(Goal of the exercise): If a line in the records below contains the word "меня", copy it out.

Stored data:
========

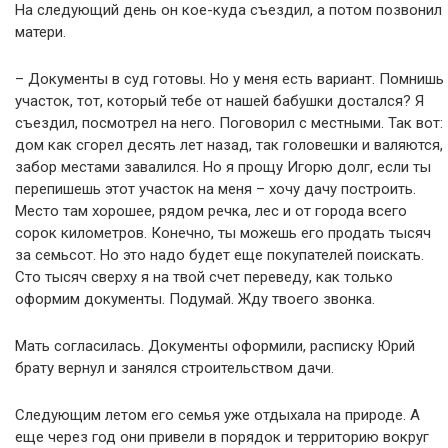
На следующий день он кое-куда съездил, а потом позвонил
матери.
– Документы в суд готовы. Но у меня есть вариант. Помнишь
участок, тот, который тебе от нашей бабушки достался? Я
съездил, посмотрел на него. Поговорил с местными. Так вот:
дом как сгорел десять лет назад, так головешки и валяются,
забор местами завалился. Но я прощу Игорю долг, если ты
перепишешь этот участок на меня – хочу дачу построить.
Место там хорошее, рядом речка, лес и от города всего
сорок километров. Конечно, ты можешь его продать тысяч
за семьсот. Но это надо будет еще покупателей поискать.
Сто тысяч сверху я на твой счет переведу, как только
оформим документы. Подумай. Жду твоего звонка.
Мать согласилась. Документы оформили, расписку Юрий
брату вернул и занялся строительством дачи.
Следующим летом его семья уже отдыхала на природе. А
еще через год они привели в порядок и территорию вокруг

========

(Answer box):
– Документы в суд готовы. Но у меня есть вариант. Помнишь
перепишешь этот участок на меня – хочу дачу построить.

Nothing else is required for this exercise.